午前中はバラトンフュレドの中心地を散策することにしました。ホテルの前から「リリ・プット」(1回200フォリント=約100円)に乗ること数分、バラトンフュレドの中心地に到着です。もともと小さな町ですから、中心地も半径300mの円内におさまるほどです。円形の教会などを回って、コッシュートの泉を訪れました。この泉からでる水は心臓の病などに効き目があるというので、少し飲ませてもらいました。冷たいのですが味はかなり鉄っぽく、薬と考えた方がいいでしょう。


そうこうするうちにお昼になったので、レストランで昼食をとりました。ハンガリーでは、料理もビールもドイツの影響が強いようで、ビールとハム・ソーセージはお勧めできます(ただしビールは日本のようには冷えていません、特にビンビール)。ここのレストランでは、あえてスパゲッティやライスを注文しました。スパゲッティはトマト味の焼うどん的で茹で時間を長くするスタイルのようです。意外なことに、ライスは日本のお米に近く短粒米でした。いわゆる炊きこみピラフのスタイルでしたが、おいしくいただきました。
再び「リリ・プット」に乗ってホテルに戻り、午後からバラトン湖の西の町、ヘーヴィーズにある「温泉湖」へ向かいました。

この「温泉湖」は直径約240m、深さ約37mのほぼ円形の湖(見た感じは池?)ですが、水温が30℃前後と温水プールに近いといえます。岸辺のあちこちにはハスの花が咲くなど、日本ではおおよそお目にかかれないところです。

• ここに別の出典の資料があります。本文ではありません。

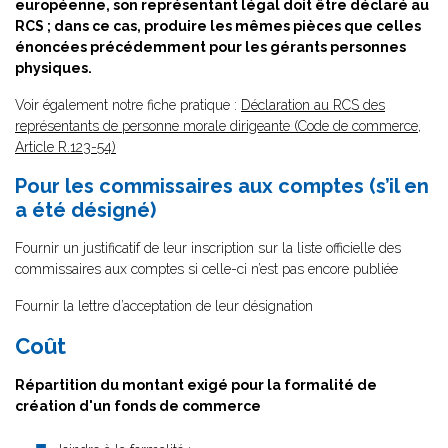
européenne, son représentant légal doit être déclaré au
RCS ; dans ce cas, produire les mêmes pièces que celles
énoncées précédemment pour les gérants personnes
physiques.
Voir également notre fiche pratique :
Déclaration au RCS des
représentants de personne morale dirigeante (Code de commerce,
Article R.123-54)
Pour les commissaires aux comptes (s’il en
a été désigné)
Fournir un justificatif de leur inscription sur la liste officielle des
commissaires aux comptes si celle-ci n’est pas encore publiée
Fournir la lettre d’acceptation de leur désignation
Coût
Répartition du montant exigé pour la formalité de
création d'un fonds de commerce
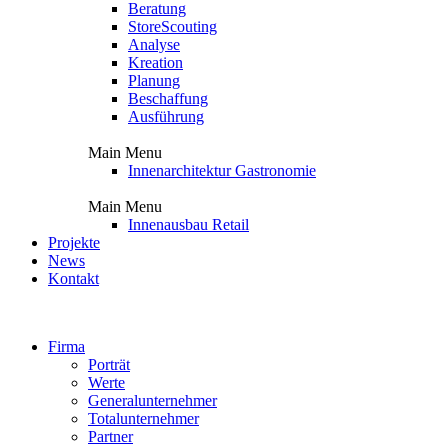
Beratung
StoreScouting
Analyse
Kreation
Planung
Beschaffung
Ausführung
Main Menu
Innenarchitektur Gastronomie
Main Menu
Innenausbau Retail
Projekte
News
Kontakt
Firma
Porträt
Werte
Generalunternehmer
Totalunternehmer
Partner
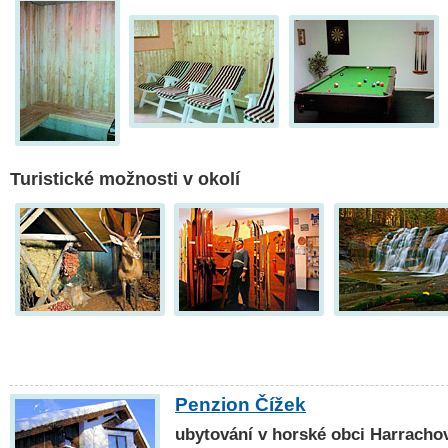
Turistické možnosti v okolí
Penzion Čížek
ubytování v horské obci Harracho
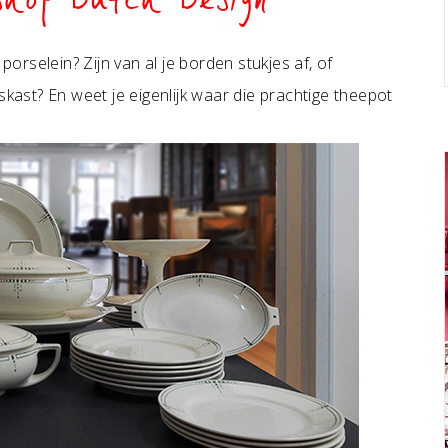
shop Dutch Design
porselein? Zijn van al je borden stukjes af, of
skast? En weet je eigenlijk waar die prachtige theepot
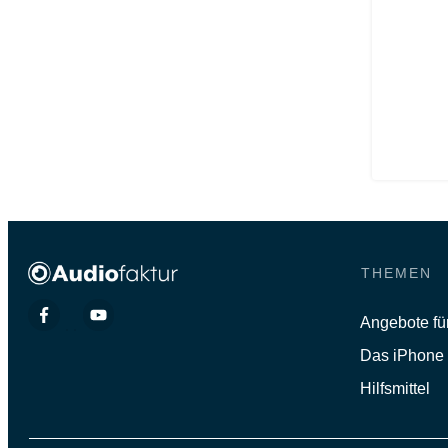
THEMEN
Angebote fü
Das iPhone
Hilfsmittel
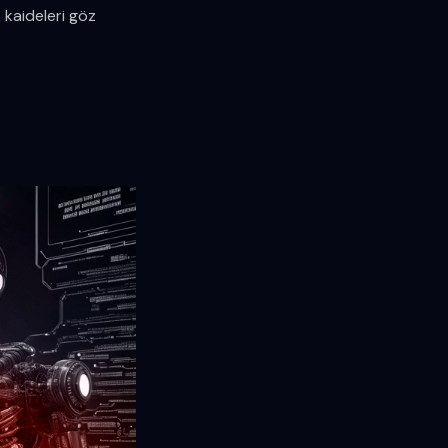
 kaideleri göz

ここに1時間ほどつかって、ホテルへ帰るバスに乗りました。「温泉湖」に向かう途中から雲量が増し到着しころには、完全に曇ってしまいました。そのうえホテルに戻る途中には、雨がパラつきだしました。ホテルに到着したころには、少し晴れ間が見られたものの、明日の天気が心配になりました。その後、北東の方向に見られた、夕焼けに明日の快晴の期待を賭けました。この晩は涼しく快適だったのですが、やはり明日の天気が気になってなかなか寝つけません。



【8月11日】 − 日食当日 −
空の様子が気になって、3時ごろ窓から覗いてみると、かなりの澄んでおり意外と多くの星が見えました。これなら安心とベットに潜りこんだのですが、1時間ほどしてまた目がさめてしまいました。もう一度空を見てみると、うっすらと曇っているようです。西方向では遠くで稲光のせいか光っているようです。「天気は西から変わる」と言いますが、ハンガリーでも同じでしょう。これはまずいなと、再びベットに横になってしばらくすると、雨が窓ガラスをたたく音が聞こえます。やがて雷が鳴りだし、とうとう雷雨となってしまいました。「こりゃダメだな」とあきらめがついたせいか、そのまま眠ってしまいました。

日食当日の滞在ホテルと空
やがてこの雲が太陽を覆う


8時ごろ目ざめてみると、雨は止んでいましたが、あいかわらず曇りで太陽は良く見えません。西の空はとみると、地平線に近い低い空にはわずかに青空が望めます。太陽が皆既状態になるお昼までには晴れてくれるかも知れません。朝食をとっているうちに雲間から日がさしてきました。機材を持って外にでてみると、雲量はかなり小さくなり青空も広がってきました。食が始まるころ(第一接触:11時26分ごろ)には太陽の方向にはまったく雲がなくなりました。観望場所は、ホテルとバラトン湖に挟まれたホテルのプライベートビーチです。周囲にはハンガリーやイタリア・ドイツ・オーストリアなどからバカンスを楽しみにやってきた人達であふれています。我々のように機材を抱えてやって来る輩は奇異に写ったことでしょう。とはいっても老若男女にかかわらず、太陽を見るための減光メガネをかけ、日食を楽しみしているようです。
時間の経過とともに食が進むのですが、雲がながれて時々太陽を隠してしまいます。皆既状態となる(第二接触:12時49分ごろ)前には、大きな雲がやってきて太陽を覆ってしまいました。それほど厚い雲ではないので、雲越しに三日月のように欠けた太陽が望めます。このままかと思ったのですが、皆既状態が間近になると太陽を覆う雲が薄くなり、これなら問題ないと思っているうちに皆既状態に突入しました。太陽が月に多い隠されてしまうと同時に、周囲から歓声とともに拍手が沸き起こります。と同時に太陽の周りに輝く明るいコロナが見られるようになりました。プロミネンスも赤く輝いているのが良く分かります。コロナの形状は、ちょうど太陽が活動期であったことから予想されたとおり、あらゆる方向に広がる全方位型でした。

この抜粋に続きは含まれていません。